Author: SALEM BIN AHMAD SAHAB | AL-MADINAH
Saturday 8 January 2011
But in return these agencies should fulfill their duties toward the public, especially in cases of those who comply with the rules. These agencies should also be aware of how much they are hurting citizens due to lapses in fulfilling their mandatory duties.
Let me give two examples.
One is the Traffic Department. It has introduced the Saher electronic traffic-monitoring system to detect violations. It is expected that Saher would make available more time for traffic police to perform other essential duties. However, it seems the bureaucratic bottleneck still prevails to a greater extent. When I was in Madinah on my way to Jeddah two weeks ago, I had to wait for about 40 minutes at a major highway interchange connecting Tabuk with Madinah and smaller towns and cities in the region. This traffic chaos could have been solved within minutes had there been a traffic cop at the scene. This is an outcome of our traffic culture, which is still inefficient as evident to anyone who has seen a Madinah traffic cop snoozing on the job.

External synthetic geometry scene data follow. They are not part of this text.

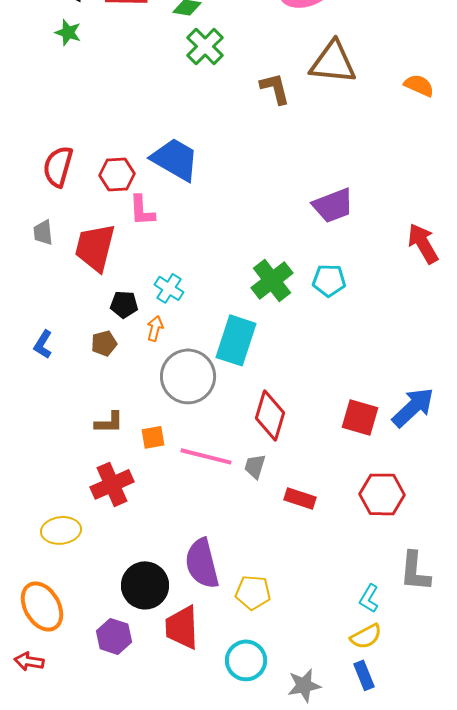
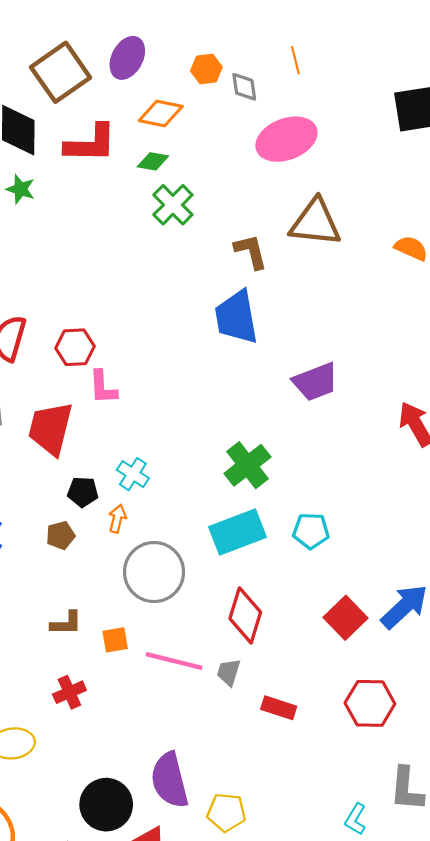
blue trapezoid: (175, 159) -> (236, 317), moved, turned -130
cyan pentagon: (329, 280) -> (311, 531), moved
cyan rectangle: (236, 340) -> (237, 532), moved, turned 51
red square: (360, 417) -> (345, 618), turned 30
red cross: (112, 484) -> (69, 692), size x0.7

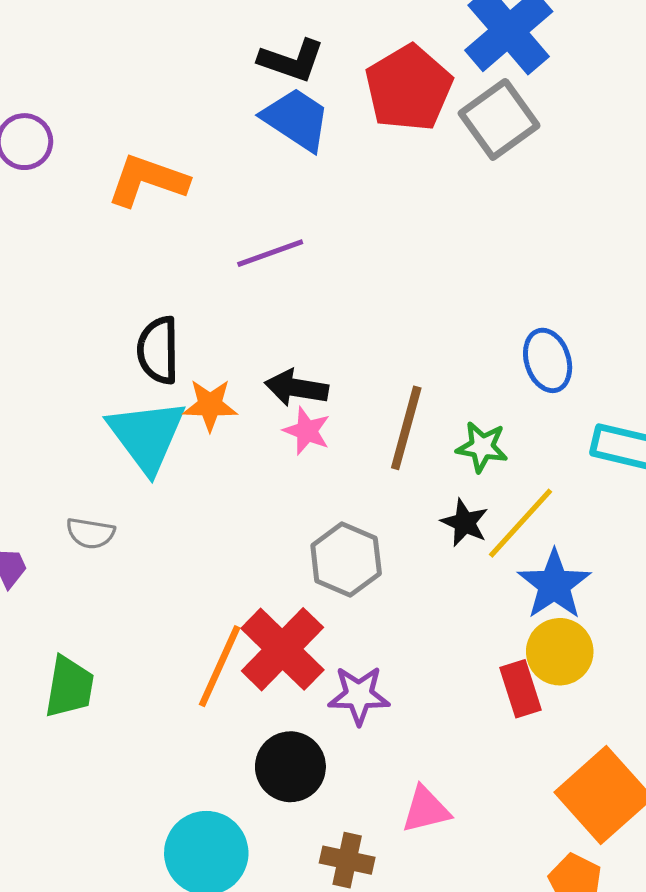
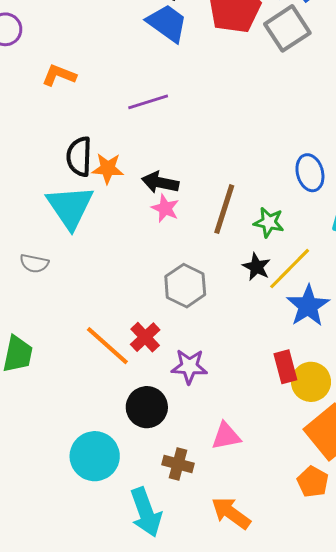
orange L-shape: (148, 180) -> (59, 75), moved, size x0.7
orange star: (210, 405) -> (108, 168), moved
red cross: (282, 649) -> (145, 337), size x0.6
yellow circle: (560, 652) -> (311, 382), moved
orange line: (220, 666) -> (107, 346), turned -75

The second example is that municipalities in the Kingdom who ask citizens to keep the roads and streets clean and tidy. They slap a fine of SR150 for those who violate the regulations in this respect. This is a good thing, but it would be better if the municipalities installed a sufficient amount of trash bins that would help reduce the number of stinky, overflowing bins surrounded by cats, rats and insects.
The maintenance department of the municipality also requires maintenance. For example, the street lights of service roads I've seen where two beautiful pedestrian paths have been destroyed and have remained so for two months.